▶ _WHAT YOU NEED TO DO_
The range runs from the line containing "Сервисный шаровой" to the last line of the entries. Copy that range exactly, omitting pictures.

▶ _DATASET RECORDS_
>>
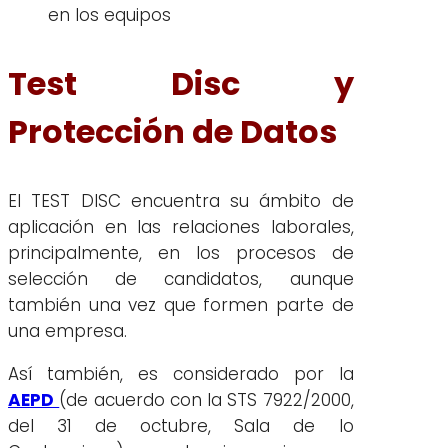
en los equipos
Test Disc y
Protección de Datos
El TEST DISC encuentra su ámbito de
aplicación en las relaciones laborales,
principalmente, en los procesos de
selección de candidatos, aunque
también una vez que formen parte de
una empresa.
Así también, es considerado por la
AEPD
(de acuerdo con la STS 7922/2000,
del 31 de octubre, Sala de lo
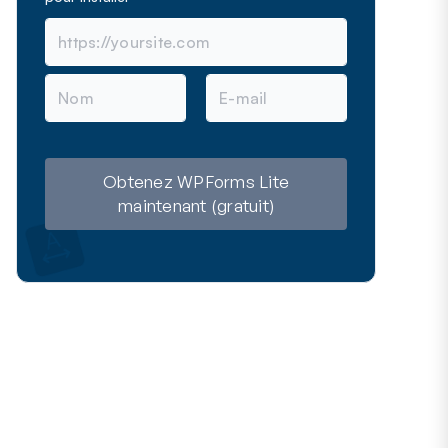
N
E
o
-
m
m
a
i
l
Obtenez WPForms Lite
maintenant (gratuit)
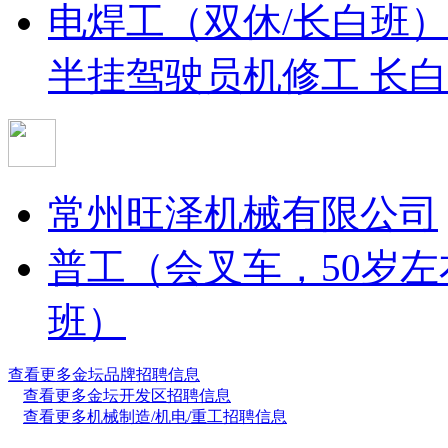
电焊工（双休/长白班
半挂驾驶员
机修工 长白
常州旺泽机械有限公司
普工（会叉车，50岁左
班）
查看更多金坛品牌招聘信息
查看更多金坛开发区招聘信息
查看更多机械制造/机电/重工招聘信息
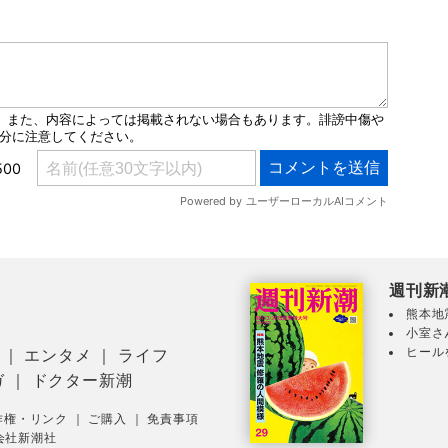
週刊新
熊本地
小室さ
ヒール
｜
エンタメ
｜
ライフ
ガ
｜
ドクター新潮
作権・リンク
｜
ご購入
｜
免責事項
会社新潮社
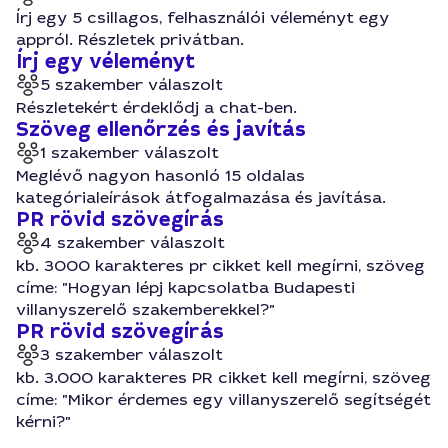
Írj egy 5 csillagos, felhasználói véleményt egy
appról. Részletek privátban.
Írj egy véleményt
5 szakember válaszolt
Részletekért érdeklődj a chat-ben.
Szöveg ellenőrzés és javítás
1 szakember válaszolt
Meglévő nagyon hasonló 15 oldalas
kategórialeírások átfogalmazása és javítása.
PR rövid szövegírás
4 szakember válaszolt
kb. 3000 karakteres pr cikket kell megírni, szöveg
címe: "Hogyan lépj kapcsolatba Budapesti
villanyszerelő szakemberekkel?"
PR rövid szövegírás
3 szakember válaszolt
kb. 3.000 karakteres PR cikket kell megírni, szöveg
címe: "Mikor érdemes egy villanyszerelő segítségét
kérni?"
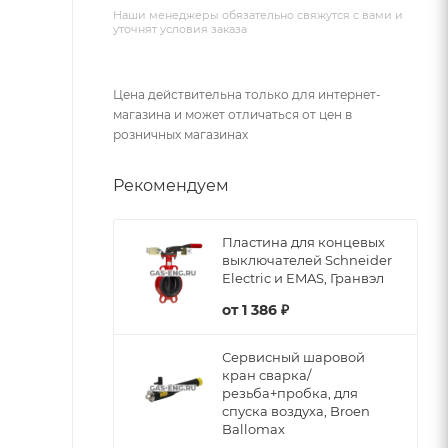
Наши менеджеры обязательно свяжутся с вами и
уточнят условия заказа
Цена действительна только для интернет-
магазина и может отличаться от цен в
розничных магазинах
Рекомендуем
Пластина для концевых
выключателей Schneider
Electric и EMAS, Гранвэл
от
1 386 ₽
Сервисный шаровой
кран сварка/
резьба+пробка, для
спуска воздуха, Broen
Ballomax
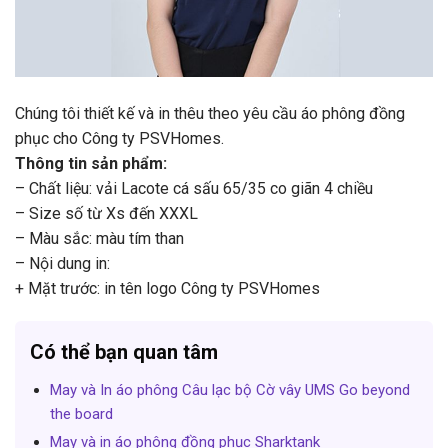
Chúng tôi thiết kế và in thêu theo yêu cầu áo phông đồng
phục cho Công ty PSVHomes.
Thông tin sản phẩm:
– Chất liệu: vải Lacote cá sấu 65/35 co giãn 4 chiều
– Size số từ Xs đến XXXL
– Màu sắc: màu tím than
– Nội dung in:
+ Mặt trước: in tên logo Công ty PSVHomes
Có thể bạn quan tâm
May và In áo phông Câu lạc bộ Cờ vây UMS Go beyond
the board
May và in áo phông đồng phục Sharktank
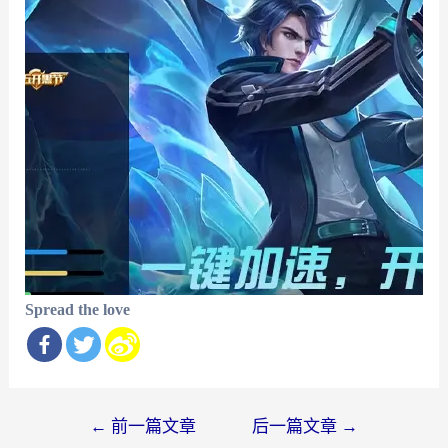
Spread the love
文
←
前一篇文章
后一篇文章
→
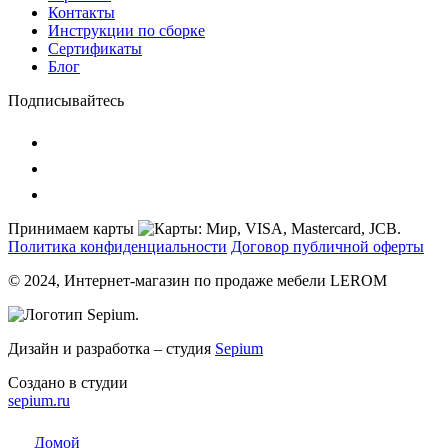
Контакты
Инструкции по сборке
Сертификаты
Блог
Подписывайтесь
Принимаем карты
Политика конфиденциальности
Договор публичной оферты
© 2024, Интернет-магазин по продаже мебели LEROM
Дизайн и разработка – студия
Sepium
Создано в студии
sepium.ru
Домой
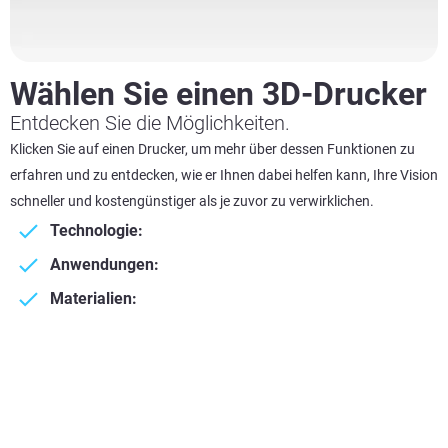
Wählen Sie einen 3D-Drucker
Entdecken Sie die Möglichkeiten.
Klicken Sie auf einen Drucker, um mehr über dessen Funktionen zu
erfahren und zu entdecken, wie er Ihnen dabei helfen kann, Ihre Vision
schneller und kostengünstiger als je zuvor zu verwirklichen.
Technologie:
Anwendungen:
Materialien:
<<
▶ _REPLY TO THE EXERCISE_
Сервисный шаровой
кран сварка/
резьба+пробка, для
спуска воздуха, Broen
Ballomax
Chúng tôi thiết kế và in thêu theo yêu cầu áo phông đồng
phục cho Công ty PSVHomes.
Thông tin sản phẩm:
– Chất liệu: vải Lacote cá sấu 65/35 co giãn 4 chiều
– Size số từ Xs đến XXXL
– Màu sắc: màu tím than
– Nội dung in:
+ Mặt trước: in tên logo Công ty PSVHomes
Có thể bạn quan tâm
May và In áo phông Câu lạc bộ Cờ vây UMS Go beyond
the board
May và in áo phông đồng phục Sharktank
Spread the love
文
←
前一篇文章
后一篇文章
→
Контакты
Инструкции по сборке
Сертификаты
Блог
Подписывайтесь
Принимаем карты
Политика конфиденциальности
Договор публичной оферты
© 2024, Интернет-магазин по продаже мебели LEROM
Дизайн и разработка – студия
Sepium
Создано в студии
sepium.ru
Домой
Wählen Sie einen 3D-Drucker
Entdecken Sie die Möglichkeiten.
Klicken Sie auf einen Drucker, um mehr über dessen Funktionen zu
erfahren und zu entdecken, wie er Ihnen dabei helfen kann, Ihre Vision
schneller und kostengünstiger als je zuvor zu verwirklichen.
Technologie:
Anwendungen:
Materialien:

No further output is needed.